- [RAW DATA]:
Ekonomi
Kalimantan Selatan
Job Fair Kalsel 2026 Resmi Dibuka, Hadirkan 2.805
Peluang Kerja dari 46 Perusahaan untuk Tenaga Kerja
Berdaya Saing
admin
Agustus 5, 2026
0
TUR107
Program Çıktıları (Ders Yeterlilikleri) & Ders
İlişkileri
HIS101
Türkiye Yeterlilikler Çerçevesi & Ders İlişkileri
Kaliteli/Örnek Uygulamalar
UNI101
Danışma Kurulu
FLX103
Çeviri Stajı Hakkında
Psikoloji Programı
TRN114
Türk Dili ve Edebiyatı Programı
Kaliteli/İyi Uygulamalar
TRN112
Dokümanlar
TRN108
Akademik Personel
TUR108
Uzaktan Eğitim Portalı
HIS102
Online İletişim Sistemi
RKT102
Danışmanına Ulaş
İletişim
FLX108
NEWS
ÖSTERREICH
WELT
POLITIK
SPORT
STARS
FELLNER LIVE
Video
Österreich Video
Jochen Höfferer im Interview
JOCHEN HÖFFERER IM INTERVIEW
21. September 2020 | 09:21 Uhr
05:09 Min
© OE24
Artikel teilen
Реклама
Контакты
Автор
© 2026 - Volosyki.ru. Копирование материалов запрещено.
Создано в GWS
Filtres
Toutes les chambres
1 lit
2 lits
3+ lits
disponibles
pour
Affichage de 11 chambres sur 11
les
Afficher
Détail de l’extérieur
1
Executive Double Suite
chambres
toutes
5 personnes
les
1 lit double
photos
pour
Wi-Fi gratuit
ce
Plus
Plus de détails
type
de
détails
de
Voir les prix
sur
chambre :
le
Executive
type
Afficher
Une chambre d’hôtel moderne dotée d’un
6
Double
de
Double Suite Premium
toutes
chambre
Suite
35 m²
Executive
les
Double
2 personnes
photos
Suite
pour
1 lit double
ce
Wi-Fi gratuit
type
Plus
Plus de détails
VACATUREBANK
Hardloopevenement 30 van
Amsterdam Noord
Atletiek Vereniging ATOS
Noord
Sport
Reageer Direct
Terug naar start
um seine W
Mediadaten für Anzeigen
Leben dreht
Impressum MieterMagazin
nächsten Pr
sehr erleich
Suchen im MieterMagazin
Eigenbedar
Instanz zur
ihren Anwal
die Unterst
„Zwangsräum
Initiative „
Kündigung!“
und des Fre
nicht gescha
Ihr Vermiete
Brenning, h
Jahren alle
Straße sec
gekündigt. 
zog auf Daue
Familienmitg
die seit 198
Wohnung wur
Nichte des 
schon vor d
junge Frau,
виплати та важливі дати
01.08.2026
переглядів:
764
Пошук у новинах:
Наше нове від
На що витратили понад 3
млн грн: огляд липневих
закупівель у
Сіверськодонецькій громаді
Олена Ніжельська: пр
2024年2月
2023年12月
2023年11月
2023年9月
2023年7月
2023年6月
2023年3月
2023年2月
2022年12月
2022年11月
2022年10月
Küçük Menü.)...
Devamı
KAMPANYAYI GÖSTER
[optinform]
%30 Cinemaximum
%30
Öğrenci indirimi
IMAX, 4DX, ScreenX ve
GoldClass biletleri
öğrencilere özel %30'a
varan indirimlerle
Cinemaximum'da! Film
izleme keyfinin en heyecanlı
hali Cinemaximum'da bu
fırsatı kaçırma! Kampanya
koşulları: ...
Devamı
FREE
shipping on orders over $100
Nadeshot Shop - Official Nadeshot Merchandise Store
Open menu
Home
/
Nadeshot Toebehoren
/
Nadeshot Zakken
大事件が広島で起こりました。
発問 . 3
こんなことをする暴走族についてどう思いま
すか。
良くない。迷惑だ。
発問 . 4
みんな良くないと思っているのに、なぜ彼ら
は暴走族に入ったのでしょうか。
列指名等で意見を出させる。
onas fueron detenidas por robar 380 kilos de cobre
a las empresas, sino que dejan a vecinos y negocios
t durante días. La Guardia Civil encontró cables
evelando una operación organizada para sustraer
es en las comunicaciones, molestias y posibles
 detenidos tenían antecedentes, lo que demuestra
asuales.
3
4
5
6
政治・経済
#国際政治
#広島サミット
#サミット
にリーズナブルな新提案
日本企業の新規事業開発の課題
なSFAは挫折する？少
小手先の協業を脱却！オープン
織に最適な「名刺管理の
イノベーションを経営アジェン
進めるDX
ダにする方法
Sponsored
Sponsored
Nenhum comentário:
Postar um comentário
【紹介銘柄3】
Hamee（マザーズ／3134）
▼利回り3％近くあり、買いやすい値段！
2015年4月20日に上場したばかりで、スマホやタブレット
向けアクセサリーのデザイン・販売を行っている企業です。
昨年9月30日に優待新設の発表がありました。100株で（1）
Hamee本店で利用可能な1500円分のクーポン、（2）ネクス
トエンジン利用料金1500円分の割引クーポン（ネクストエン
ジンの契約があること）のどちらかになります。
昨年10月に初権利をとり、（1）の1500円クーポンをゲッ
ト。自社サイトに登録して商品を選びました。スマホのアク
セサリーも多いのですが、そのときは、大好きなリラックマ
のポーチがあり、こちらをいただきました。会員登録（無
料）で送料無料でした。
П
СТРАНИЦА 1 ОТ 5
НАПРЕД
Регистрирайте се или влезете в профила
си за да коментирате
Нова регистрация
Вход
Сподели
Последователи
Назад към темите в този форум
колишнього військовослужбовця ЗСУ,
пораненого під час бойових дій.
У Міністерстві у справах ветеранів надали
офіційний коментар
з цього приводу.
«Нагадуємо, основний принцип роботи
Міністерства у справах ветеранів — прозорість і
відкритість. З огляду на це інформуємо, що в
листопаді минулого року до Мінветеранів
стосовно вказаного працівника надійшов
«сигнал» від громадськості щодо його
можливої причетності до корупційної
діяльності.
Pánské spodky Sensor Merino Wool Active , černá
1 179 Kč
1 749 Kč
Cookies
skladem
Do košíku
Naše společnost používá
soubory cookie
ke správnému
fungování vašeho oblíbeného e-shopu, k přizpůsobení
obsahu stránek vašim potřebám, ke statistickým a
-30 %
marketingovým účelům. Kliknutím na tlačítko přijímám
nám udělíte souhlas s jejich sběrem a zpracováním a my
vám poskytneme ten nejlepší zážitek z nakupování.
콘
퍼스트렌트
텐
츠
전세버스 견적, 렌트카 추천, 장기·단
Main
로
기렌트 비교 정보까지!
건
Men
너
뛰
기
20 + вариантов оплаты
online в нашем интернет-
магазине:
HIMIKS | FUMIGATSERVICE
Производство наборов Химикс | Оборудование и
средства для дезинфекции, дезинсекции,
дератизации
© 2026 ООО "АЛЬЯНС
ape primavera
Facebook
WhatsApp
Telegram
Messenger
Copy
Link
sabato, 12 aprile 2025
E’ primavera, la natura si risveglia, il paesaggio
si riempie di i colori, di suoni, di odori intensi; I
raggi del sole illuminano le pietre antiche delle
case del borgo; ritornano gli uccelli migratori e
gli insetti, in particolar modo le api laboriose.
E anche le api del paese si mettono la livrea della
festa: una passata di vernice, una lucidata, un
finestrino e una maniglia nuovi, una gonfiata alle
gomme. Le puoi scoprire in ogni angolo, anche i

- [EXERCISE]: Which of the lines in the data hold the string "Cinemaximum"? Report each of them by copying it.

- [OUTPUT BELOW]:
%30 Cinemaximum
Cinemaximum'da! Film
hali Cinemaximum'da bu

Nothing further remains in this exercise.